Try and say really generic points asap, in my group speaking work I got a low C but all the good points get taken fast and those get higher marks even if you knew it too (Like top marks for stating a few simple things). Or ask your teacher about it and see if you can figure something out.


----------



## peacelovemusic (Apr 13, 2012)

I'm afraid I'm going to fail chemistry because I'm too afraid to ask for help :/


----------



## DrPlease (Dec 5, 2011)

Social Anxiety hasn't been the direct cause for my failure at school, but it has been the cause of my depression which does wreck my chances of doing well in school. Also not ever seeking help or working in groups doesn't help either. I just have to be a god damned hero when everyone else talks to the professor, gets old exams to practice with, collaborates on homework, and helps each other learn the material. So in that regard it doesn't help.


----------



## ztraightedge (Dec 9, 2012)

Never. Even I had some social Anxiety, I was a bright student and one of the best in the class!


----------



## Luvere (Dec 11, 2012)

I dropped out of school twice and eventually got expelled for being too shy to go to the classes.

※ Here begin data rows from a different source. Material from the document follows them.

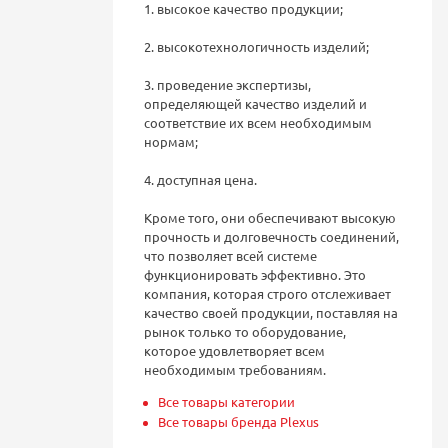
1. высокое качество продукции;
2. высокотехнологичность изделий;
3. проведение экспертизы,
определяющей качество изделий и
соответствие их всем необходимым
нормам;
4. доступная цена.
Кроме того, они обеспечивают высокую
прочность и долговечность соединений,
что позволяет всей системе
функционировать эффективно. Это
компания, которая строго отслеживает
качество своей продукции, поставляя на
рынок только то оборудование,
которое удовлетворяет всем
необходимым требованиям.
Все товары категории
Все товары бренда Plexus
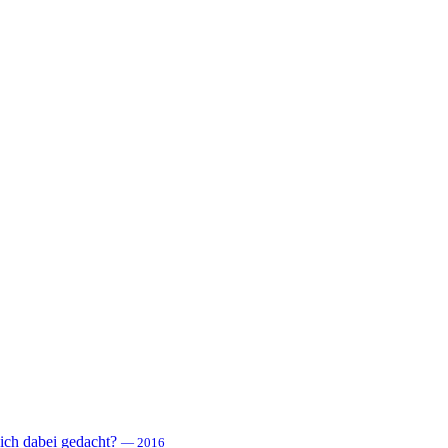
 sich dabei gedacht?
— 2016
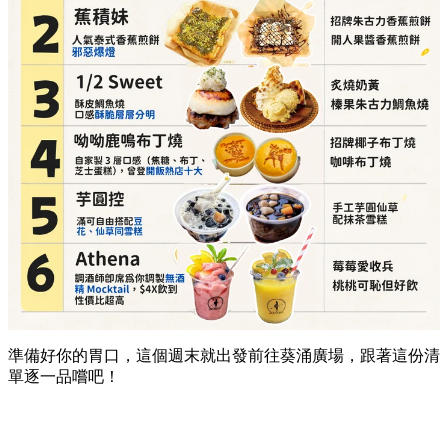
芋圓控（滿可自由搭配豆花、仙草同雪糕）
必點推介：
手工芋圓仙草、配抹茶雪糕
詳細地址：
葵涌廣場 2 樓 C10 號舖
Athena（調酒師即席為你調製無酒精 Mocktail）
必點推介：
莓莓愛收兵、桃桃可恥但好飲
詳細地址：
葵涌廣場 3 樓 Top World 3069-T17 號
舖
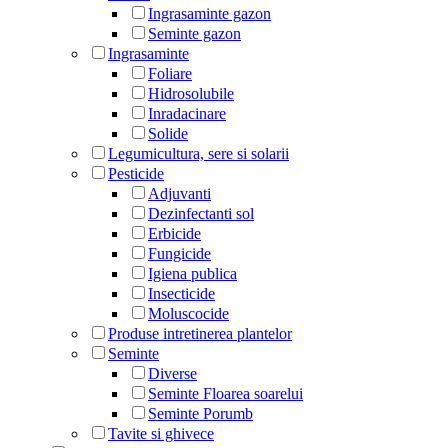
Ingrasaminte gazon
Seminte gazon
Ingrasaminte
Foliare
Hidrosolubile
Inradacinare
Solide
Legumicultura, sere si solarii
Pesticide
Adjuvanti
Dezinfectanti sol
Erbicide
Fungicide
Igiena publica
Insecticide
Moluscocide
Produse intretinerea plantelor
Seminte
Diverse
Seminte Floarea soarelui
Seminte Porumb
Tavite si ghivece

Seriously, the principal actually said that I couldn't return to school unless I stopped being anthropophobic. I also nearly failed my Driver Education Course. I had a random unexpected panic attack, grabbed my cigars, and walked out. The teacher didn't mind tho and was just curious about what cigars I smoked.


----------



## hypestyle (Nov 12, 2003)

SA/Depression, in the past, it led to dropping out of college twice.. but now I'm finishing, victory is possible!


----------



## Shibumi (Dec 12, 2012)

SUCK THE ANXIETY UP! OK MAYBE ITS EASIER SAID THAN DONE BUT YOU CAN'T KEEP MENTALLY GIVING UP... Anxiety can be overcome by staying strong and be positive whatever you do. Positive thinking comes positive results tell yourself that. Stop beating yourself up with negative thoughts of "Omg another day of school tomorrow who am I going to hang out with"? or "Everyone is going to insult me" Let me tell you something: I was all alone in school, girls kept calling me weird cos I was always stuttering and sat alone in classes. NOW! boy oh boy I gained confidence COS I learnt to deal with it. MORAL OF THIS POST: FACE YOUR FEARS! Maybe hard but you cant be someone if you keep surrendering


----------



## AceRimmer (Nov 12, 2008)

I got expelled for a GPA < 1.0. Does that count?


----------



## CheesePlease (Feb 12, 2012)

I failed 3 classes because I was to afraid to go to the appropriate office to ask for the classes to be dropped. Stupid I know. I used to have good grades and never ever dropped a class before, I was too afraid to ask and of what my parents would say.


----------



## CefaliK (Oct 28, 2011)

I just got a D in calculus 1, because I was too afraid to go the tutoring center for help. Now I get to retake it in the summer, yay.....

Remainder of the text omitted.